5. Slices by Scott Cole
Genre – Bizarro / Fantasy

Slices is the literary equivalent of discovering a song that is so new and addictive that you have to listen to it about three thousand times before you can pull yourself away from it. It’s witty yet pretty much insane, it would be hard not to appreciate this book in some way.
[Read my full review of this book here.]

4. Haunted by Chuck Palahniuk
Genre – Horror / Mystery

Haunted is an infamous book with many different interpretations, all of which will make you miserable but in ways that ultimately improve your life. Or maybe not. Controversial books are quite my forte, and rarely as hideous as their hype. I found Haunted to be nightmarishly realistic and definitely enjoyable, it’s just the squeamish details that made it what it is.
[Read my full review of this book here.]

3. Lord of the Flies by William Golding
Genre – Fiction

I was genuinely surprised to see that there was no cannibalism that took place in this book. There isn’t, though. Spoiler alert! Many media I adore were inspired by this book, and I feel subconsciously it was sort of destined to be a book that chimes with my nature. I read this twice and even watched both of the films and still can’t quite form what I want to say about it. Indeed, it’s like trying to describe what your soul looks like to a stranger.

2. Nothing is Strange by Mike Russell
Genre – Fantasy / Magic Realism

Nothing is Strange is one of the most fun, genuinely entertaining books I’ve read in a long time. It doesn’t take itself too seriously yet manages to be incredibly insightful to the oddities of the human condition while also being just insanely creative. There are no limits with this one. As far as books that are written to mimic the beauty of lucid dreams, Nothing is Strange might be the best one. I also recommend its sort-of-sequel, Strange Secrets.
[Read my full review of this book here.]

1. Perfect Blue – Complete Metamorphosis by Yoshikazu Takeuchi
Genre – Horror / Thriller

Perfect Blue and its peculiar sequel do not seem to be widely liked, except by me.
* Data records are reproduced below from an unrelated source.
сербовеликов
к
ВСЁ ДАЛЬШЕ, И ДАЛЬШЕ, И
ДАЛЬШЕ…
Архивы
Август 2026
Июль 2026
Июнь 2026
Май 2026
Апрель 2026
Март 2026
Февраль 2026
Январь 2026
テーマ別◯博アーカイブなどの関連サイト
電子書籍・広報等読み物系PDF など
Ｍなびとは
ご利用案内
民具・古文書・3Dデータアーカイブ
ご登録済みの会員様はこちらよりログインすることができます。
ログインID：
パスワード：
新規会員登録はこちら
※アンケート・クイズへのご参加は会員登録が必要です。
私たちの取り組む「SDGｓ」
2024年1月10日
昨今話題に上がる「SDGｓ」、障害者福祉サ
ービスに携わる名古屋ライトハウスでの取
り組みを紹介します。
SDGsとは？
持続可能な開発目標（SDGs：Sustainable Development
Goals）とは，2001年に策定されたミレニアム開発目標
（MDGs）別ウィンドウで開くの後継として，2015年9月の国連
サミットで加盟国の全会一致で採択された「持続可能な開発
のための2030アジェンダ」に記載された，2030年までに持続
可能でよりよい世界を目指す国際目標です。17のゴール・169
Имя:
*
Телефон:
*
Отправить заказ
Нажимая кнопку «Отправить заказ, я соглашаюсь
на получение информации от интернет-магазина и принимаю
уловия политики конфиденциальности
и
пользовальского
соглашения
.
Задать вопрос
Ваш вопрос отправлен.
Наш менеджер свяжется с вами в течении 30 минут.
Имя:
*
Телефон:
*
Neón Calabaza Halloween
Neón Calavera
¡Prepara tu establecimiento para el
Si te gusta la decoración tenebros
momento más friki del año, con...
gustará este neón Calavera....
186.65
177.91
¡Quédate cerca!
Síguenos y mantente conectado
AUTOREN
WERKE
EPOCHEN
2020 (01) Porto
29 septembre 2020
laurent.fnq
I would go so far as to say the first book is amongst my all-time favourites. I think it is poetically bizarre, grotesque and discomforting in all the ways that click with me, but more than that it is ridiculously relevant in this age, and it will continue to be until fame no longer transforms a human into an object or a collectible, which I’m afraid will probably never happen. The symbiotic relationship of a creator and fan when it goes… strange, is something that fascinates me a lot.